◆ **ASSIGNMENT**
Only an exact copy is wanted: the lines from the one holding "银屑病是由遗传因素导致的一种疾病。研究发现，银屑病易感" through the last line below, minus the pictures.

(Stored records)
※ ※ ※
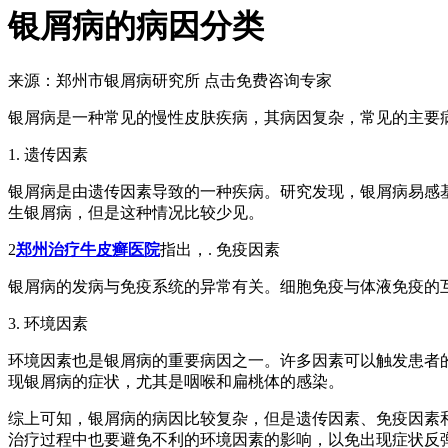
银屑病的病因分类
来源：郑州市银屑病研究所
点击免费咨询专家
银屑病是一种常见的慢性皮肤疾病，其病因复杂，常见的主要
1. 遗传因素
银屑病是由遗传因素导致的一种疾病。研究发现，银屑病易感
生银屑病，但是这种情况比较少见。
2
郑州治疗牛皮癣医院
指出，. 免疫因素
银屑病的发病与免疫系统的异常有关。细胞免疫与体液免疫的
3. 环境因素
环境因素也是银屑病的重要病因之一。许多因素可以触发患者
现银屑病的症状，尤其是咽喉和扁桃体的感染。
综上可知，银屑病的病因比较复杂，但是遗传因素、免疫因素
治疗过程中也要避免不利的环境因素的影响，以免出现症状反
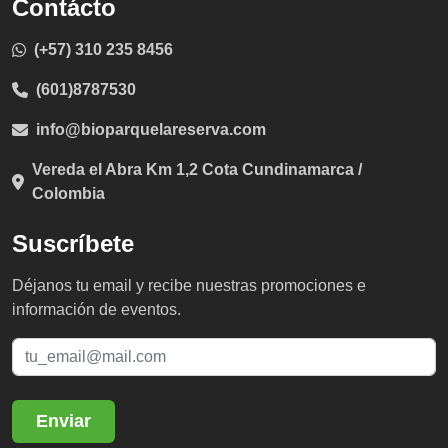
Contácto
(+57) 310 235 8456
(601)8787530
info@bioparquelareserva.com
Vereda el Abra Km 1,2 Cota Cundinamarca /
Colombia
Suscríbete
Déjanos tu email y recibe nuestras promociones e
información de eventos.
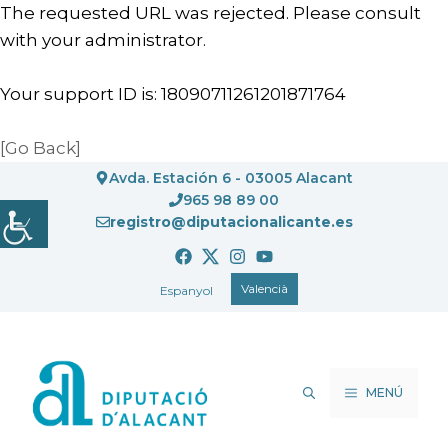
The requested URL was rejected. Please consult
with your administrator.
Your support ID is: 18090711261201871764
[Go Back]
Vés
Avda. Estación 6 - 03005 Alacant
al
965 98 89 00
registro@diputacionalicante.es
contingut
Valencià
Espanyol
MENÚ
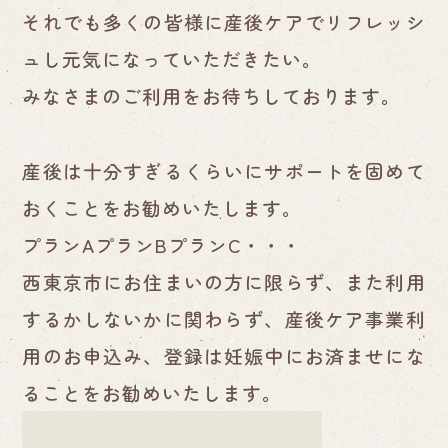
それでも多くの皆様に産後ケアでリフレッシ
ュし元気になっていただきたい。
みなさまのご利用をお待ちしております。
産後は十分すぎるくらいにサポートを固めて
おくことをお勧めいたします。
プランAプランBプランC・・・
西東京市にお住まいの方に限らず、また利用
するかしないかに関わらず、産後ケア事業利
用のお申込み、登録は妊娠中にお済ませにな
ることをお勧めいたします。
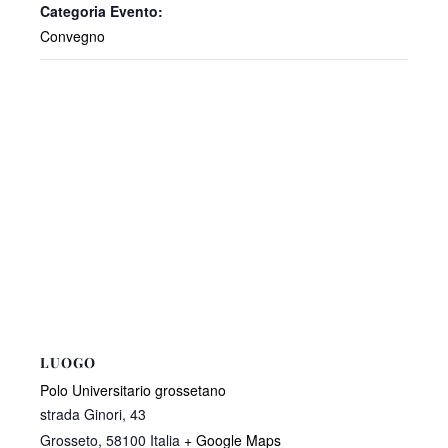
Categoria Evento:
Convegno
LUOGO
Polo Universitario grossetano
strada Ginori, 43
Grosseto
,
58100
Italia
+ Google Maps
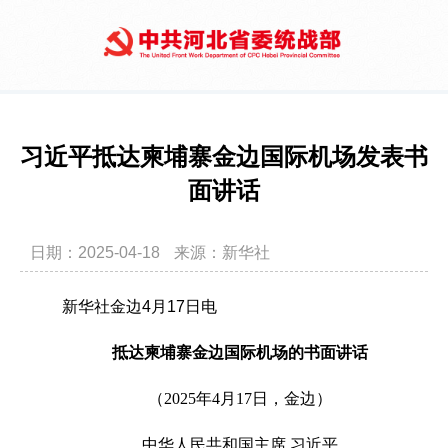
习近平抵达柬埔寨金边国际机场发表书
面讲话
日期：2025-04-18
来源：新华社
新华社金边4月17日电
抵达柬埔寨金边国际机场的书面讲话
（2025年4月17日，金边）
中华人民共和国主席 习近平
※ ※ ※
◆ **EXERCISE ANSWER**
银屑病是由遗传因素导致的一种疾病。研究发现，银屑病易感
生银屑病，但是这种情况比较少见。
2
郑州治疗牛皮癣医院
指出，. 免疫因素
银屑病的发病与免疫系统的异常有关。细胞免疫与体液免疫的
3. 环境因素
环境因素也是银屑病的重要病因之一。许多因素可以触发患者
现银屑病的症状，尤其是咽喉和扁桃体的感染。
综上可知，银屑病的病因比较复杂，但是遗传因素、免疫因素
治疗过程中也要避免不利的环境因素的影响，以免出现症状反
Contácto
(+57) 310 235 8456
(601)8787530
info@bioparquelareserva.com
Vereda el Abra Km 1,2 Cota Cundinamarca /
Colombia
Suscríbete
Déjanos tu email y recibe nuestras promociones e
información de eventos.
The requested URL was rejected. Please consult
with your administrator.
Your support ID is: 18090711261201871764
[Go Back]
Vés
Avda. Estación 6 - 03005 Alacant
al
965 98 89 00
registro@diputacionalicante.es
contingut
Valencià
Espanyol
MENÚ
それでも多くの皆様に産後ケアでリフレッシ
ュし元気になっていただきたい。
みなさまのご利用をお待ちしております。
産後は十分すぎるくらいにサポートを固めて
おくことをお勧めいたします。
プランAプランBプランC・・・
西東京市にお住まいの方に限らず、また利用
するかしないかに関わらず、産後ケア事業利
用のお申込み、登録は妊娠中にお済ませにな
ることをお勧めいたします。
Categoria Evento:
Convegno
LUOGO
Polo Universitario grossetano
strada Ginori, 43
Grosseto
,
58100
Italia
+ Google Maps
习近平抵达柬埔寨金边国际机场发表书
面讲话
日期：2025-04-18
来源：新华社
新华社金边4月17日电
抵达柬埔寨金边国际机场的书面讲话
（2025年4月17日，金边）
中华人民共和国主席 习近平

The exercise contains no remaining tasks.